Friday, August 03, 2018

A Unique Natural Rate Of Interest?

1.0 Introduction

In explaining the policy implications of the Austrian Business Cycle Theory, Hayek argued that the central bank should try to keep the money rate of interest rate equal to the natural rate. Sraffa famously criticized Hayek by describing a model with multiple interest rates, not necessarily all equal. In reply, Hayek asserted that all the interest rates in Sraffa's example would be equilibrium rates. Sraffa had a rejoinder:

"The only meaning (if it be a meaning) I can attach to this is that his maxim of policy now requires that the money rate should be equal to all these divergent natural rates."

This interchange was part of the downfall of the Austrian theory of the business cycle. I thought I would try to shortly explain what is and is not compatible with a unique natural interest rate.

2.0 Multiple Interest Rates Compatible with a Unique Natural Interest Rate

When one talks about the interest rate or the rate of profits, one may be abstracting from all sorts of complications. And these complications may be consistent with multiple interest rates, in some sense. Yet these multiple interest rates were not in dispute between Hayek and Sraffa.

2.1 Interest Rates for Loans of Different Lengths

Suppose at the start of the year, one can obtain a one-year loan of money for an interest rate of 10%. At the same time, one can obtain a two-year loan for 21%. Implicit in these different rates is a prediction that a one-year loan will be available at the start of next year for an unchanged interest rate of 10%. This implication follows from some trivial arithmetic:

1 + 21/100 = (1 + 10/100)(1 + 10/100)

The yield curve generalizes these observations. A certain shape, with the interest rate increasing for longer loans is consistent with the interest rate being expected to be unchanged, for loans of a standard length, over time.

2.2 Interest Rates for Loans of Different Risks

One might also find interest rates being higher for loans deemed riskier, independently of the time period for which the loan is made. This variation is consistent with talk of the interest rate. Often, in finance, one sees something called the risk-free rate of interest defined and used for discounting income streams. In practice, the rate on a United States T-bill is taken as the risk-free rate.

2.3 Rate of Profits

One can also distinguish between finance and business income. One might refer to the interest rate for the former, and the rate of profits for the latter. Kaldor and others, in a dispute over a Cambridge non-marginal theory of the distribution of income, have described a steady state in which the interest rate is lower than the rate of profits. Households lend out finance to businesses and obtain the interest rate. Such a steady state is compatible with the existence of two classes of households. Capitalist households receive income only from their ownership of firms.

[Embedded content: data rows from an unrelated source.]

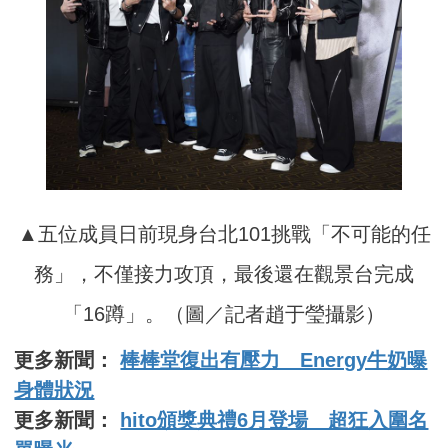
▲五位成員日前現身台北101挑戰「不可能的任
務」，不僅接力攻頂，最後還在觀景台完成
「16蹲」。（圖／記者趙于瑩攝影）
更多新聞：
棒棒堂復出有壓力 Energy牛奶曝
身體狀況
更多新聞：
hito頒獎典禮6月登場 超狂入圍名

2.4 Rates of Profits Varying Among Industries

Steady states are also compatible with the rate of profits varying among industries, as long as relative profit rates are stable. Perhaps some industries require work in more uncomfortable circumstances. Or perhaps firms are able to maintain barriers to entry.

3.0 Interest Rates with Different Numeraires

I have shown above how money interest rates for loans of different lengths embody expectations of the future course of money interest rates. Interest rates need not be calculated in terms of money. They can be calculated for any numeraire. And the ratio of real interest rates embody expectations of how relative prices are expected to change.

As an example, suppose that at a given time t, both spot and forward markets exist for (specified grades of) wheat and steel. One pays out dollars immediately on both spot and forward markets. Consider the following prices:

  • pW, t: The spot price of a bushel wheat for immediate delivery.
  • pS, t: The spot price of a ton steel for immediate delivery.
  • pW, t + 1: The spot price of a bushel wheat for delivery at the end of a year.
  • pS, t + 1: The spot price of a ton steel for delivery at the end of a year.

The wheat-rate of interest is defined by:

(1 + rW) = pW, t/pW, t + 1

I always like to check such equations by looking at dimensions. The units of the numerator on the right-hand side are dollars per spot bushels. The denominator is in terms of dollars per bushel a year hence. Dollars cancel out in taking the quotient. The wheat interest rate is quoted in terms of bushels a year hence per immediate bushels.

Suppose all real interest rates are equal. So one can form an equation like:

pW, t/pW, t + 1 = pS, t/pS, t + 1

Or:

pW, t/pS, t = pW, t + 1/pS, t + 1

If spot prices a year hence were expected not to be in the ratio of current forward prices, one would expect to be able to make a pure economic profit by purchasing some goods now for future delivery. Hence, a no-arbitage condition allows one to calculated expected relative prices from quoted prices on complete spot and forward markets.

Anyways, a steady state requires constant ratios of spot prices and, thus, real interest rates to be independent of the numeraire. This is the condition Hayek imposed in his exposition of Austrian business cycle theory in Prices and Production. And this is the condition that he dropped in his argument with Sraffa, leaving his macroeconomics a confused mess.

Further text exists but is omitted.